» Data shown
- - - - - - -

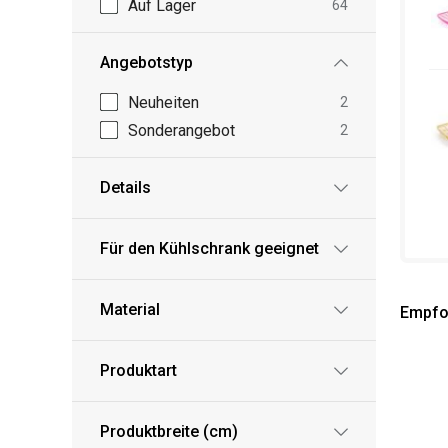
Auf Lager
64
Angebotstyp
Neuheiten
2
Sonderangebot
2
Details
Für den Kühlschrank geeignet
Material
Empfo
Produktart
Produktbreite (cm)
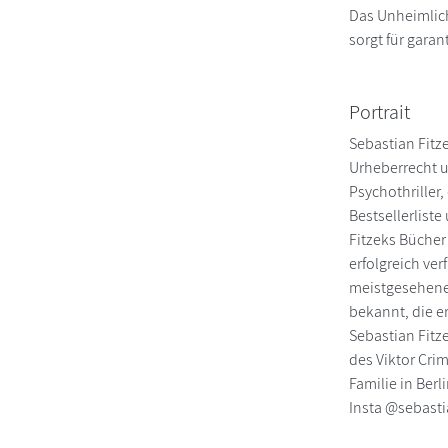
Das Unheimlich
sorgt für garan
Portrait
Sebastian Fitze
Urheberrecht u
Psychothriller,
Bestsellerlist
Fitzeks Bücher
erfolgreich ver
meistgesehene
bekannt, die er
Sebastian Fitze
des Viktor Cri
Familie in Ber
Insta @sebast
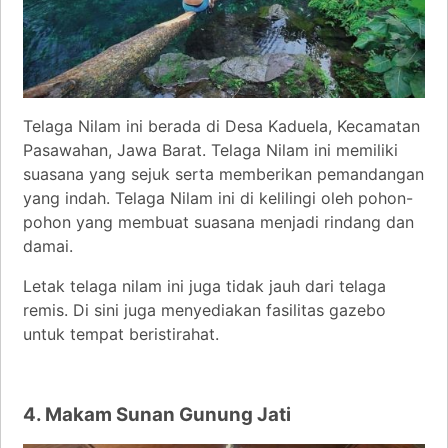
Telaga Nilam ini berada di Desa Kaduela, Kecamatan
Pasawahan, Jawa Barat. Telaga Nilam ini memiliki
suasana yang sejuk serta memberikan pemandangan
yang indah. Telaga Nilam ini di kelilingi oleh pohon-
pohon yang membuat suasana menjadi rindang dan
damai.
Letak telaga nilam ini juga tidak jauh dari telaga
remis. Di sini juga menyediakan fasilitas gazebo
untuk tempat beristirahat.
4. Makam Sunan Gunung Jati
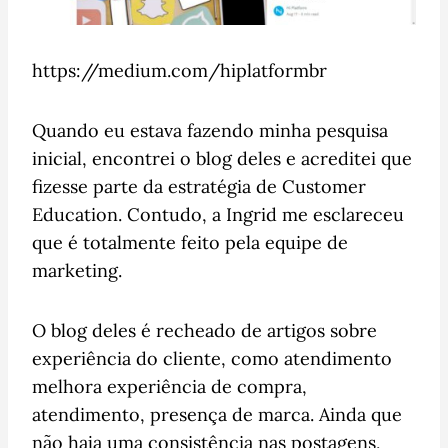
https://medium.com/hiplatformbr
Quando eu estava fazendo minha pesquisa
inicial, encontrei o blog deles e acreditei que
fizesse parte da estratégia de Customer
Education. Contudo, a Ingrid me esclareceu
que é totalmente feito pela equipe de
marketing.
O blog deles é recheado de artigos sobre
experiência do cliente, como atendimento
melhora experiência de compra,
atendimento, presença de marca. Ainda que
não haja uma consistência nas postagens,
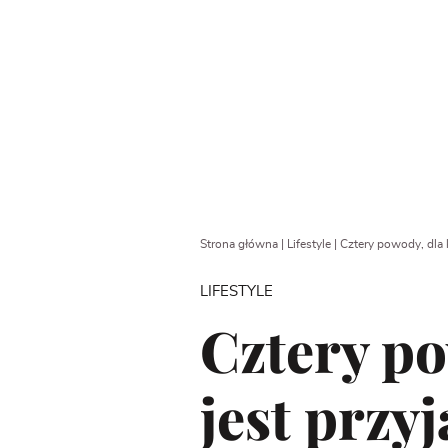
Strona główna
|
Lifestyle
|
Cztery powody, dla k
LIFESTYLE
Cztery po
jest przy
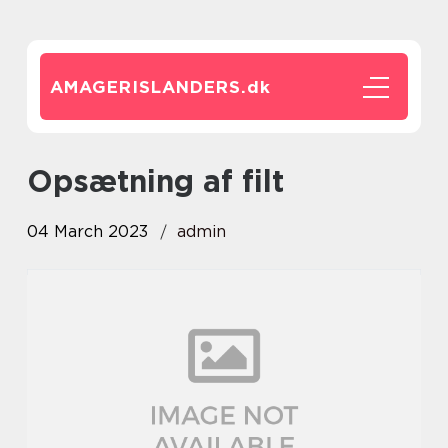
AMAGERISLANDERS.
dk
Opsætning af filt
04 March 2023
admin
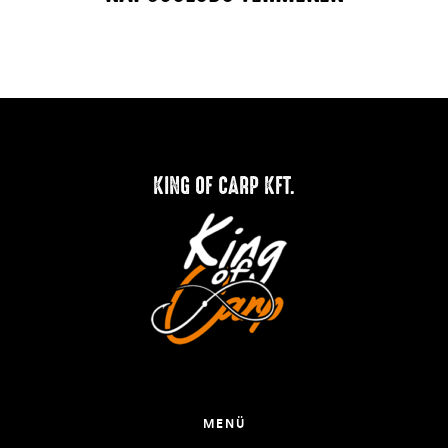
KING OF CARP KFT.
MENÜ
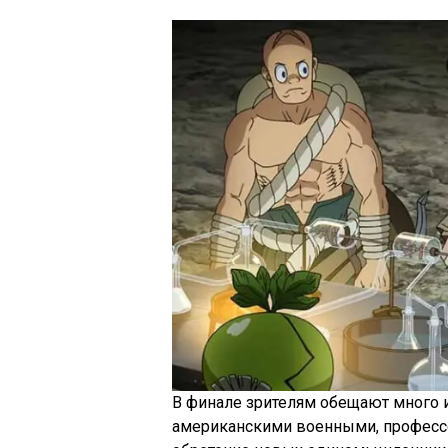
В финале зрителям обещают много 
американскими военными, професс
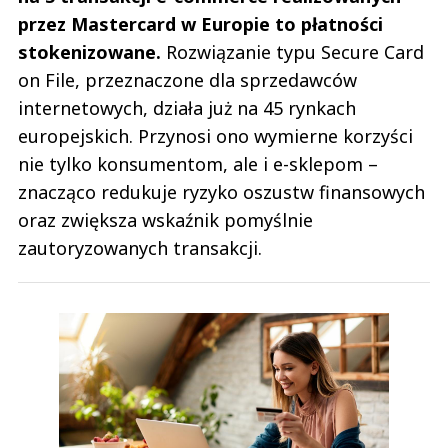
przez Mastercard w Europie to płatności
stokenizowane.
Rozwiązanie typu Secure Card
on File, przeznaczone dla sprzedawców
internetowych, działa już na 45 rynkach
europejskich. Przynosi ono wymierne korzyści
nie tylko konsumentom, ale i e-sklepom –
znacząco redukuje ryzyko oszustw finansowych
oraz zwiększa wskaźnik pomyślnie
zautoryzowanych transakcji.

- - - - - - -

Quote the data exactly, leaving every image out of the copy.

» Response to this task
Auf Lager
64
Angebotstyp
Neuheiten
2
Sonderangebot
2
Details
Für den Kühlschrank geeignet
Material
Empfo
Produktart
Produktbreite (cm)
Das Unheimlich
sorgt für garan
Portrait
Sebastian Fitze
Urheberrecht u
Psychothriller,
Bestsellerlist
Fitzeks Bücher
erfolgreich ver
meistgesehene
bekannt, die er
Sebastian Fitze
des Viktor Cri
Familie in Ber
Insta @sebast
Telaga Nilam ini berada di Desa Kaduela, Kecamatan
Pasawahan, Jawa Barat. Telaga Nilam ini memiliki
suasana yang sejuk serta memberikan pemandangan
yang indah. Telaga Nilam ini di kelilingi oleh pohon-
pohon yang membuat suasana menjadi rindang dan
damai.
Letak telaga nilam ini juga tidak jauh dari telaga
remis. Di sini juga menyediakan fasilitas gazebo
untuk tempat beristirahat.
4. Makam Sunan Gunung Jati
https://medium.com/hiplatformbr
Quando eu estava fazendo minha pesquisa
inicial, encontrei o blog deles e acreditei que
fizesse parte da estratégia de Customer
Education. Contudo, a Ingrid me esclareceu
que é totalmente feito pela equipe de
marketing.
O blog deles é recheado de artigos sobre
experiência do cliente, como atendimento
melhora experiência de compra,
atendimento, presença de marca. Ainda que
não haja uma consistência nas postagens,
Strona główna
|
Lifestyle
|
Cztery powody, dla k
LIFESTYLE
Cztery po
jest przy
AMAGERISLANDERS.
dk
Opsætning af filt
04 March 2023
admin
KING OF CARP KFT.
MENÜ
В финале зрителям обещают много 
американскими военными, професс
przez Mastercard w Europie to płatności
stokenizowane.
Rozwiązanie typu Secure Card
on File, przeznaczone dla sprzedawców
internetowych, działa już na 45 rynkach
europejskich. Przynosi ono wymierne korzyści
nie tylko konsumentom, ale i e-sklepom –
znacząco redukuje ryzyko oszustw finansowych
oraz zwiększa wskaźnik pomyślnie
zautoryzowanych transakcji.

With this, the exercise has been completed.